It has been recently described that MDSC could exert their immunosuppressive effects via upregulation of PD-L1 (48, 49). Upon the binding of PD-L1 to the PD-1 receptor expressed on T cells, they become anergic, losing their ability to produce interferon (IFN)-γ and IL-2 (48). Moreover, MDSC were shown to express the death receptor CD95 and induce T cell apoptosis via CD95 ligand expressed on activated T cells (50).
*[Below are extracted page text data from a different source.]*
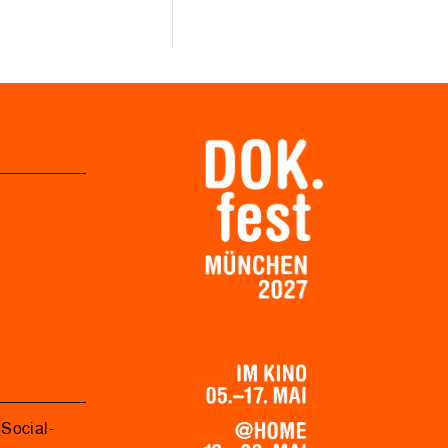
Social-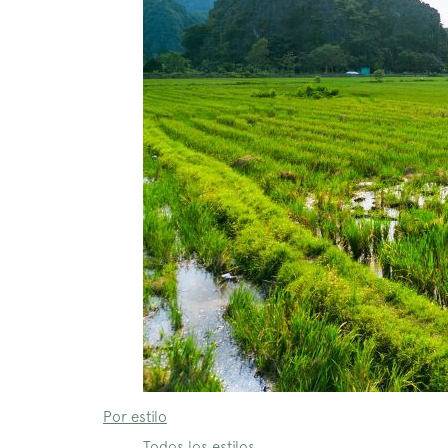
Por estilo
Todos los estilos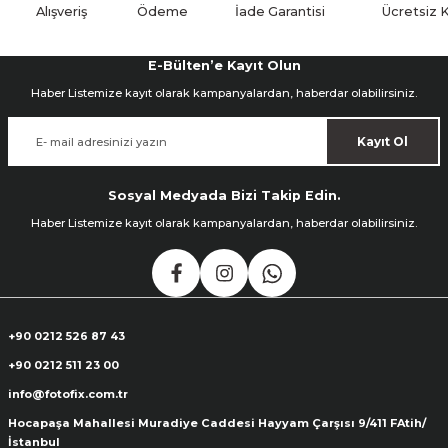
Alışveriş
Ödeme
İade Garantisi
Ücretsiz 
ık Setleri
ar
E-Bülten’e Kayıt Olun
Haber Listemize kayıt olarak kampanyalardan, haberdar olabilirsiniz.
onlar
Kayıt Ol
rlar
Sosyal Medyada Bizi Takip Edin.
Haber Listemize kayıt olarak kampanyalardan, haberdar olabilirsiniz.
+90 0212 526 87 43
+90 0212 511 23 00
info@fotofix.com.tr
Hocapaşa Mahallesi Muradiye Caddesi Hayyam Çarşısı 9/411 FAtih/
İstanbul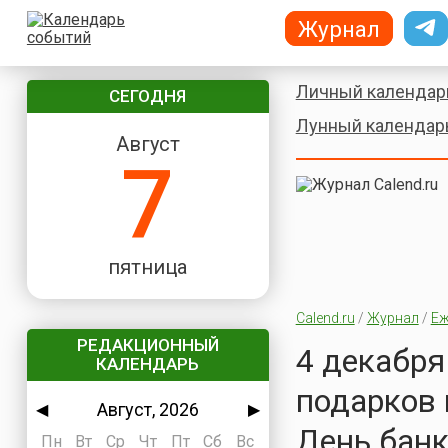
Журнал
Личный календар
СЕГОДНЯ
Лунный календар
Август
7
пятница
Calend.ru
/
Журнал
/
Еж
РЕДАКЦИОННЫЙ
4 декабря
КАЛЕНДАРЬ
подарков 
Август, 2026
◀
▶
День банк
Пн
Вт
Ср
Чт
Пт
Сб
Вс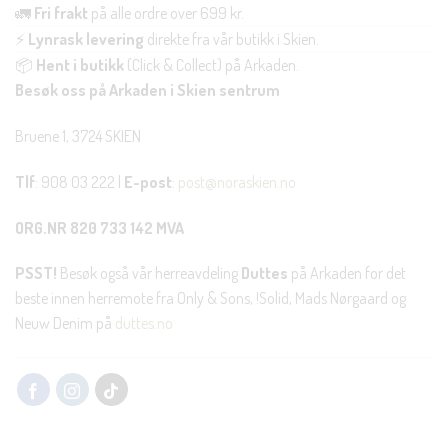
🚛
Fri frakt
på alle ordre over 699 kr.
⚡
Lynrask levering
direkte fra vår butikk i Skien.
📦
Hent i butikk
(Click & Collect) på Arkaden.
Besøk oss på Arkaden i Skien sentrum
Bruene 1, 3724 SKIEN
Tlf
: 908 03 222 |
E-post
:
post@noraskien.no
ORG.NR 820 733 142 MVA
PSST!
Besøk også vår herreavdeling
Duttes
på Arkaden for det
beste innen herremote fra Only & Sons, !Solid, Mads Nørgaard og
Neuw Denim på
duttes.no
Non-Immunological Ways of Promoting Tumor Progression
In addition to the establishment of an immunosuppressive TME, MDSC could promote tumor progression by non-immunological mechanisms (51). In particular, MDSC produce large amounts of matrix metalloproteinases (MMP), especially MMP9, which process the extracellular matrix and basal membrane and enable the tumor to leave the tissue, to enter the blood stream, and migrate to the site of later metastasis (52). It was shown that the pre-metastatic niche is performed before the tumor cells enter the blood stream (53). This process is still not fully understood but studies have confirmed that MDSC play an essential role (9, 54). It was found that MDSC accumulated in pre-metastatic niches with the help of monocyte chemoattractant protein-1 that dampens the activity of NK cells, which are also preferably found in the pre-metastatic niche (55). In addition, it was reported that MDSC produce MMP9 within the pre-metastatic niche, facilitating the penetration of metastatic cells (56). A further hallmark of tumor progression is angiogenesis that is crucial for the nutrition, vasculature, and dissemination of the tumor (57). MDSC promote angiogenesis by secreting elevated levels of VEGF and basic fibroblast growth factor (bFGF) (58). It was reported that blocking of angiogenesis resulted in the inhibition of tumor migration and formation of metastasis (59).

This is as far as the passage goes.